O autor do relatório sobre a nova arquitetura do Parlamento Europeu, o eurodeputado português Pedro Silva Pereira, esclarece que o Reino Unido terá de realizar eleições europeias, previstas para maio, caso haja um pedido de extensão do prazo para a saída da União Europeia (a chamada extensão do Artigo 50.º)
A cerca de dois meses da saída do Reino Unido da União Europeia – e a poucos dias da votação do acordo de retirada no Parlamento britânico – adensam-se as dúvidas sobre os próximos passos. Nomeadamente, por tudo se encaminhar para a rejeição do documento e por “aquilo que ninguém quer” – a saída abrupta – ser “a mais provável” com os dados atuais.

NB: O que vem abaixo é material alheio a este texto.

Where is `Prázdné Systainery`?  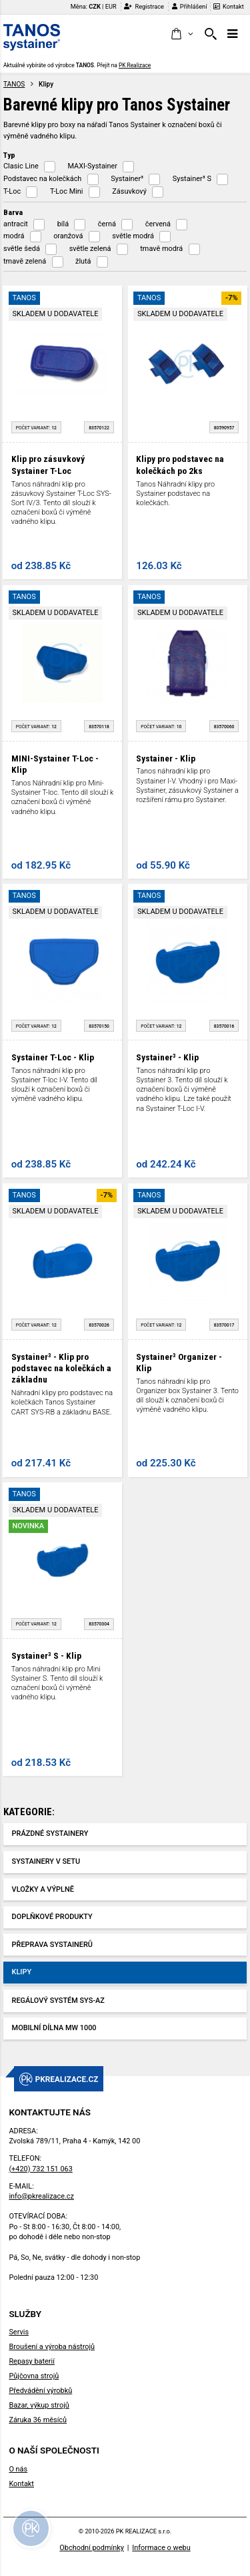 Prázdné Systainery is located at coordinates (50, 1833). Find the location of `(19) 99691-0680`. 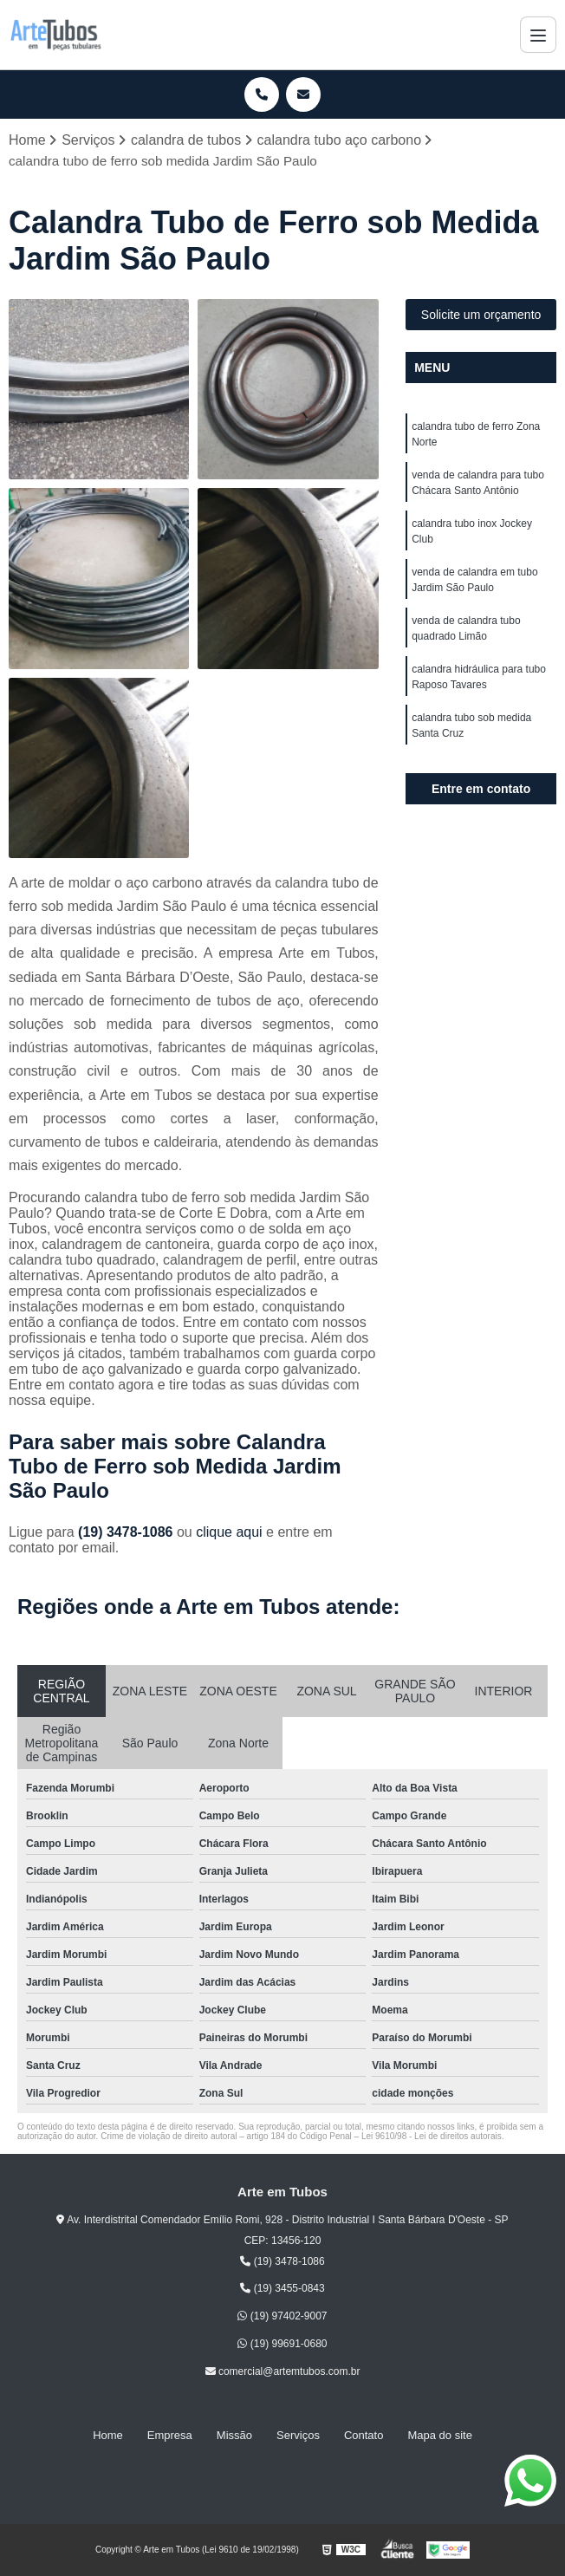

(19) 99691-0680 is located at coordinates (282, 2344). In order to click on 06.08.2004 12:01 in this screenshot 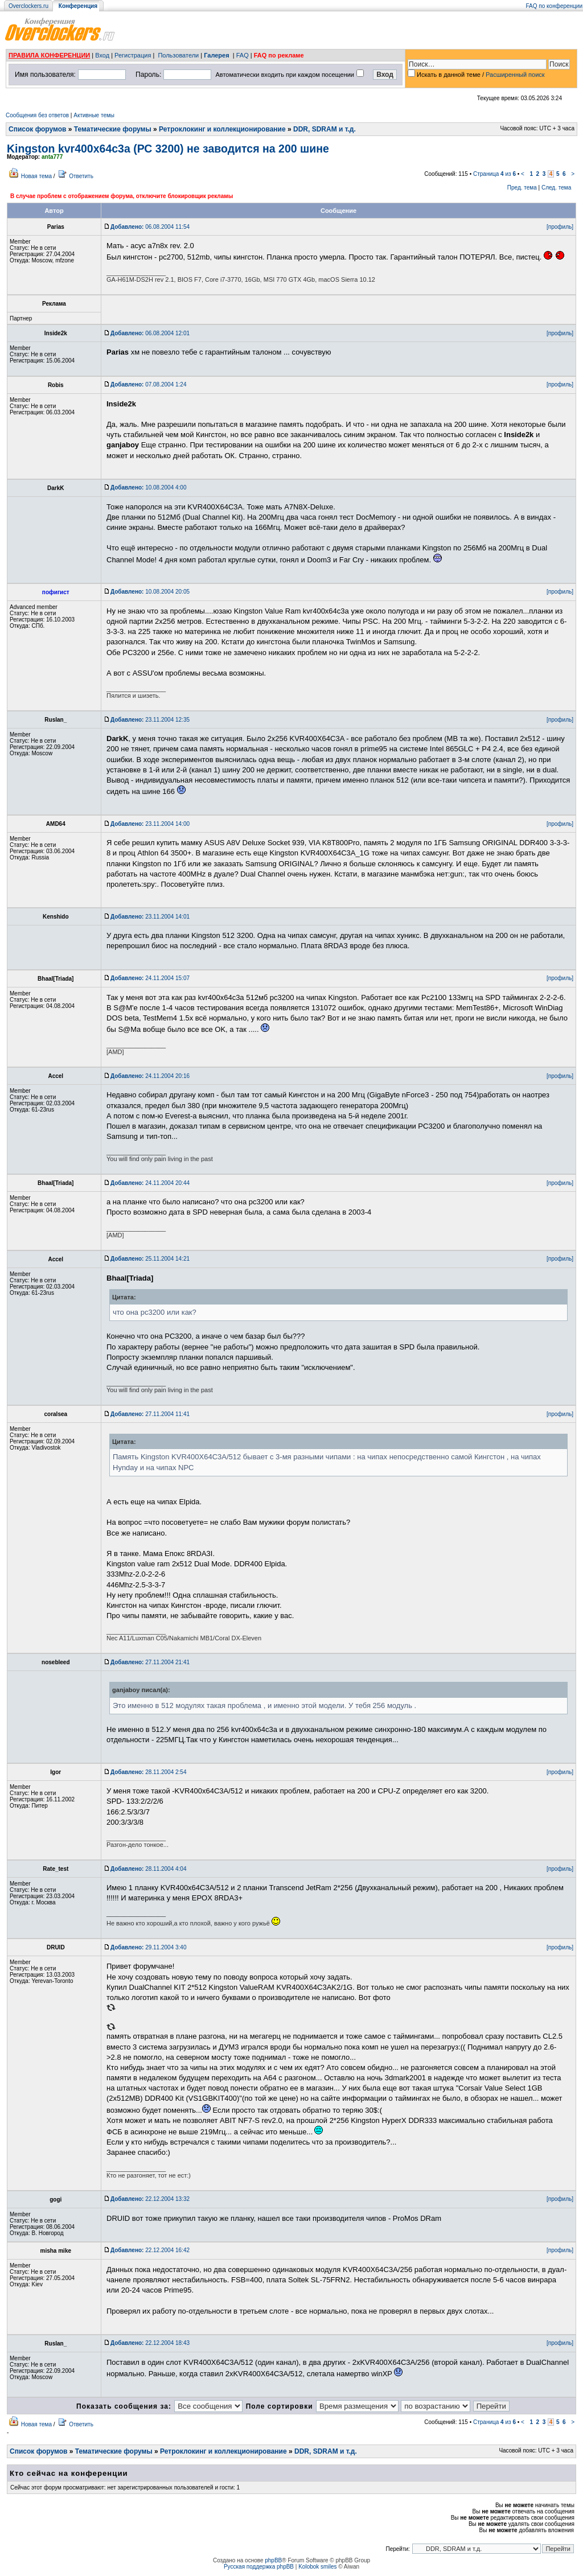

Perante este cenário, em Bruxelas a possibilidade de um pedido de extensão do prazo para a saída é um tema cada vez mais recorrente e vista até, por alguns, como a “única saída”. E mesmo em Londres a hipótese é admitida, entre a oposição, como “inevitável”.
“Nesta circunstância, há um sem-número de situações para acautelar”, comenta uma fonte conhecedora do andamento das negociações, considerando que “o facto de haver perguntas sem resposta”, nomeadamente “o que acontece aos eurodeputados britânicos ou como proceder relativamente às perspetivas financeiras [Orçamento da UE]”. São questões que, “por não terem sido consideradas”, tornam “improvável” um pedido de extensão do prazo. “Nem sei como é que isso se faz”, comentou a fonte oficial.

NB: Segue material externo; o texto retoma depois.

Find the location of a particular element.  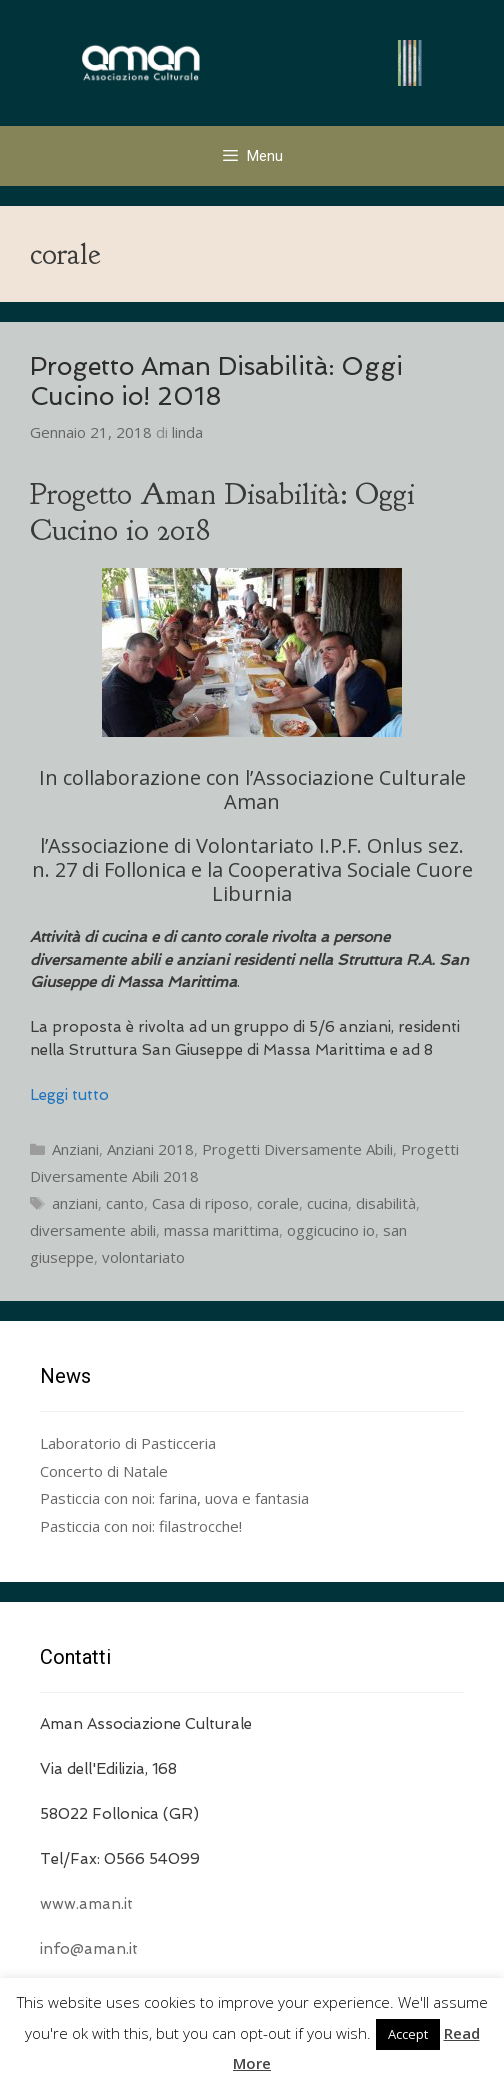

anziani is located at coordinates (75, 1203).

Acresce que o governo britânico tem insistentemente dito que “o Artigo 50.º não será estendido”. E, já este ano, o secretário de Estado para o Brexit, Martin Callanan, garantiu em Bruxelas que o Reino Unido “deixa a UE a 29 de março, porque é isso que o Artigo 50.º diz, foi o que o Parlamento votou e é agora o que as leis britânicas dizem também”.

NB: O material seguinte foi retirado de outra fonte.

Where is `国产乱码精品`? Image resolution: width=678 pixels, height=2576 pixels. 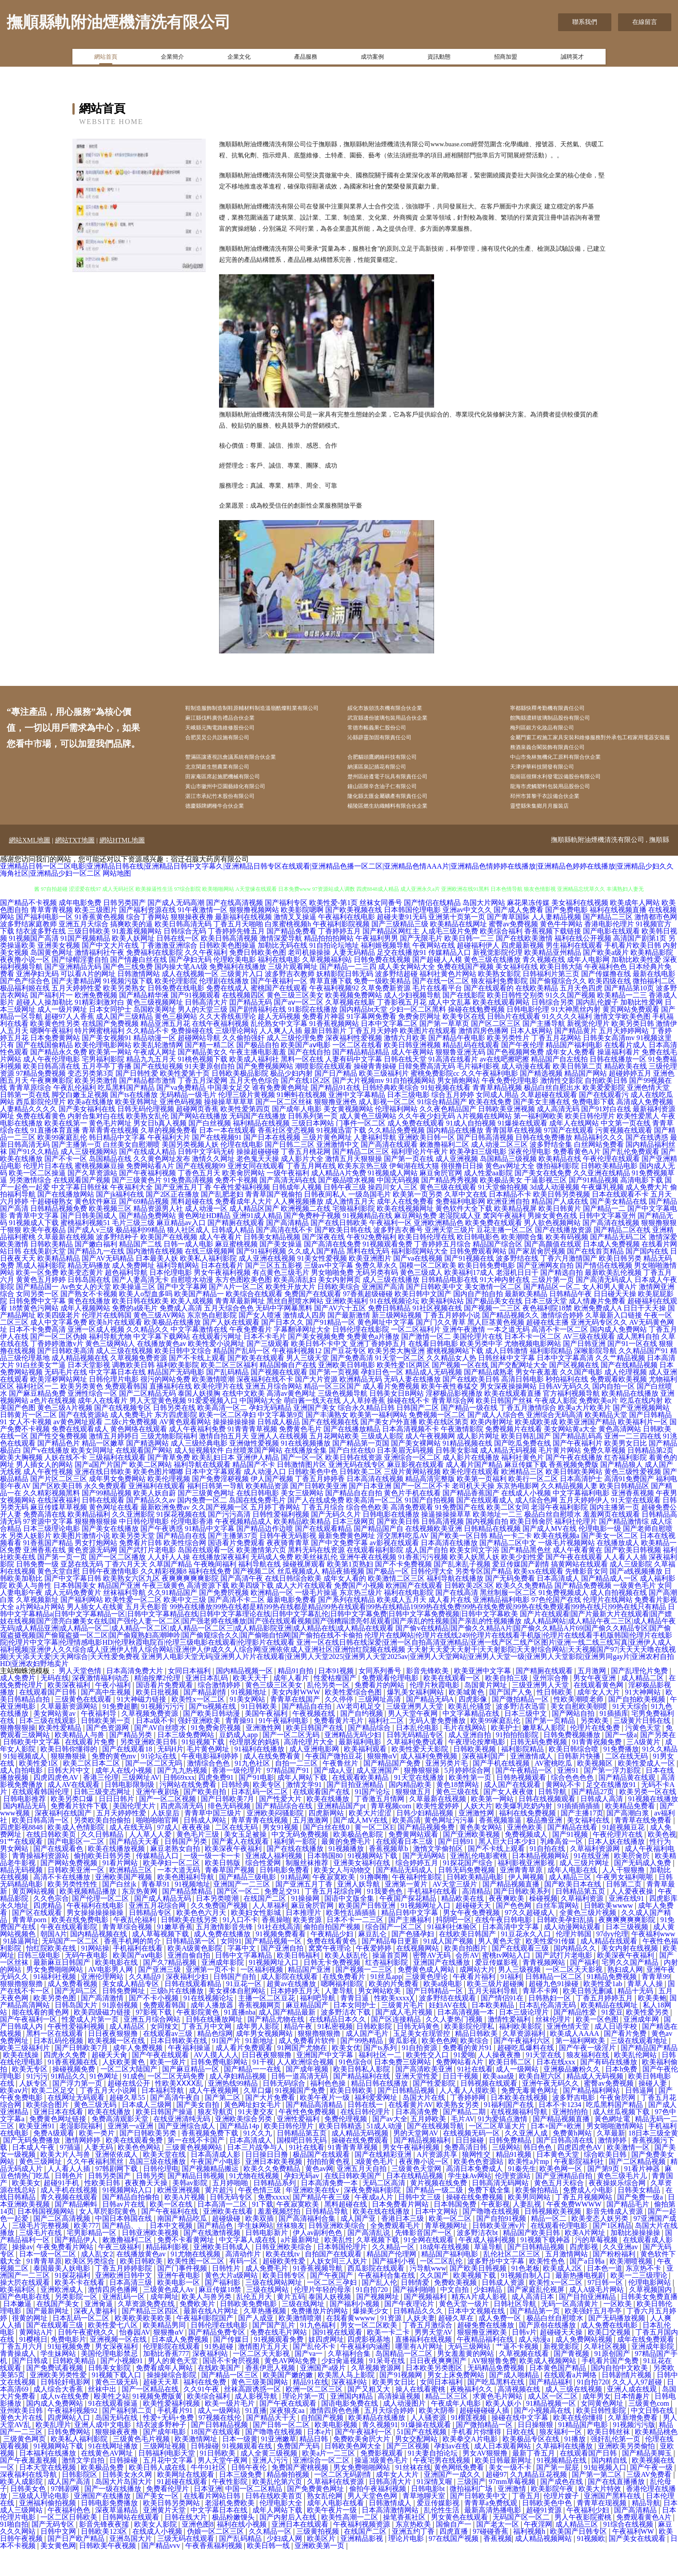 国产乱码精品 is located at coordinates (227, 1398).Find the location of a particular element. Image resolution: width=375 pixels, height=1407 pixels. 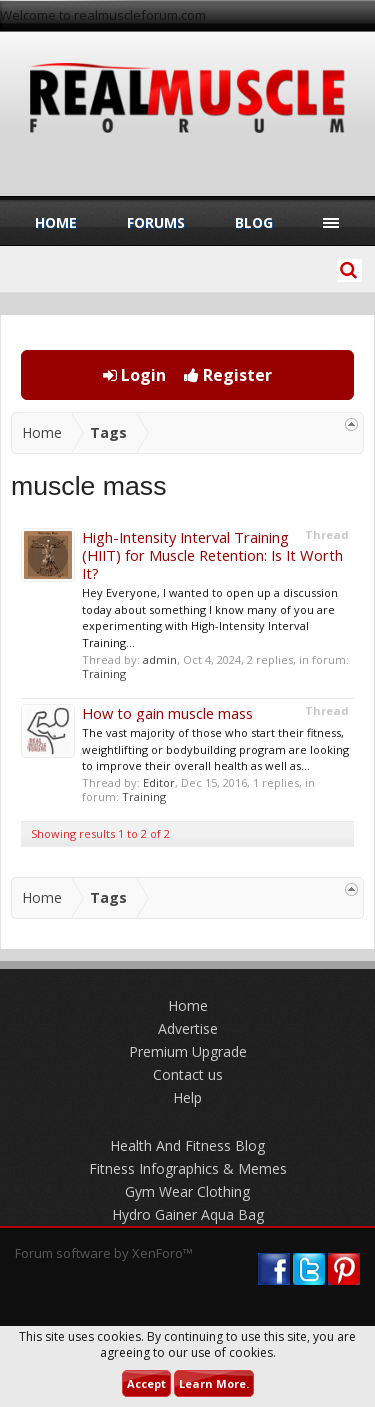

Premium Upgrade is located at coordinates (188, 1051).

Porém, apesar de um aparente silêncio do lado britânico, a extensão foi considerada oficialmente e há até solução relativamente aos deputados britânicos. A mesma solução foi acautelada por “insistência” do eurodeputado português Pedro Silva Pereira, durante as discussões sobre o documento sobre a futura arquitetura do Parlamento Europeu, na era pós Brexit, do qual foi relator.
O documento já aprovado pelos 28, em junho de 2018, tem uma cláusula em que se diz que a nova composição só entra em vigor “quando o Brexit se tornar juridicamente efetivo”, esclarece o eurodeputado ao DN. Ou seja, “se houver um pedido de extensão da permanência do Reino Unido na União Europeia, (…) deverá haver eleições europeias no Reino Unido e o Reino Unido tem direito a eleger o mesmo número de deputados que tem agora”. Ou seja: 73. Assim, no imediato, o número de eurodeputados não seria reduzido de 751 para 705. Como está previsto.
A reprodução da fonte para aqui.